═════ MATERIAL SUPPLIED ═════

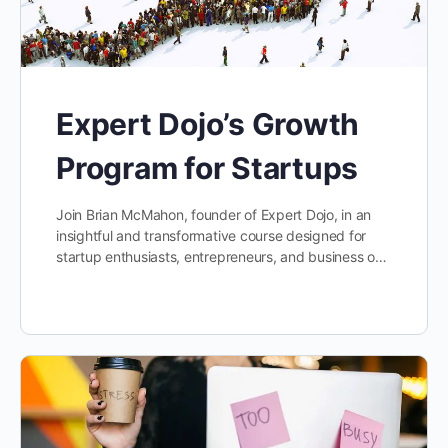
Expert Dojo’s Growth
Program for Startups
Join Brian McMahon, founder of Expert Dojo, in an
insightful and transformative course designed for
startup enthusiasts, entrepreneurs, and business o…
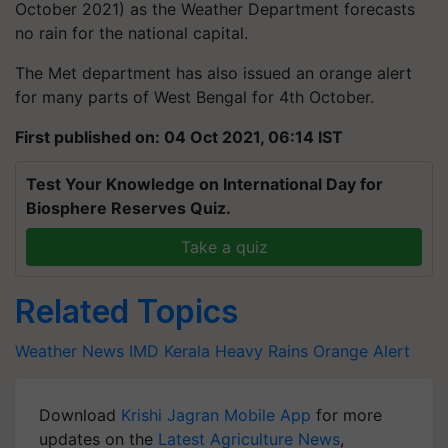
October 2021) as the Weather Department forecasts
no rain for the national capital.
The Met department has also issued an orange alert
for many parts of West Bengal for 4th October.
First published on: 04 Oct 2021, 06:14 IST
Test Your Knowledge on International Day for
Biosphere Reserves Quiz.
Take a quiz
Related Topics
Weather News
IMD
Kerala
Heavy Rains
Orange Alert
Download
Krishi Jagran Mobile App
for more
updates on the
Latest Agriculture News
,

═════
═════ MATERIAL SUPPLIED ═════

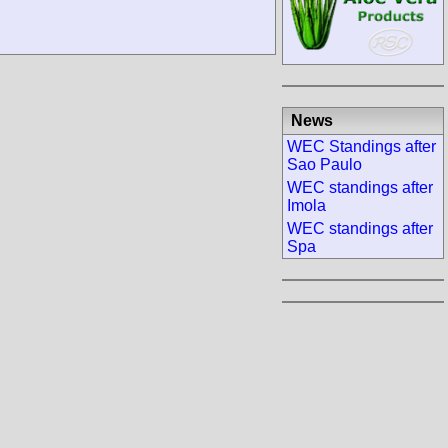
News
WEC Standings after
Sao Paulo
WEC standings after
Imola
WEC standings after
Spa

═════
═════ MATERIAL SUPPLIED ═════

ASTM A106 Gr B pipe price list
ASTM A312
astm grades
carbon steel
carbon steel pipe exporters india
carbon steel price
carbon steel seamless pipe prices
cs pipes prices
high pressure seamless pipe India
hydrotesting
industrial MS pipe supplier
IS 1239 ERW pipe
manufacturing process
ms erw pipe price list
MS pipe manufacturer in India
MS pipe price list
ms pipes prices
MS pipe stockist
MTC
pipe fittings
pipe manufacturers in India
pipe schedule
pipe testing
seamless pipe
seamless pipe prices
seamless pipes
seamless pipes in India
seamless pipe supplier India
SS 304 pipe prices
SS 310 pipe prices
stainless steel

═════

> [EXERCISE DESCRIPTION]
Which lines of the records hold the string "Dojo"? Copy each one.

> [RESPONSE AREA]
Expert Dojo’s Growth
Join Brian McMahon, founder of Expert Dojo, in an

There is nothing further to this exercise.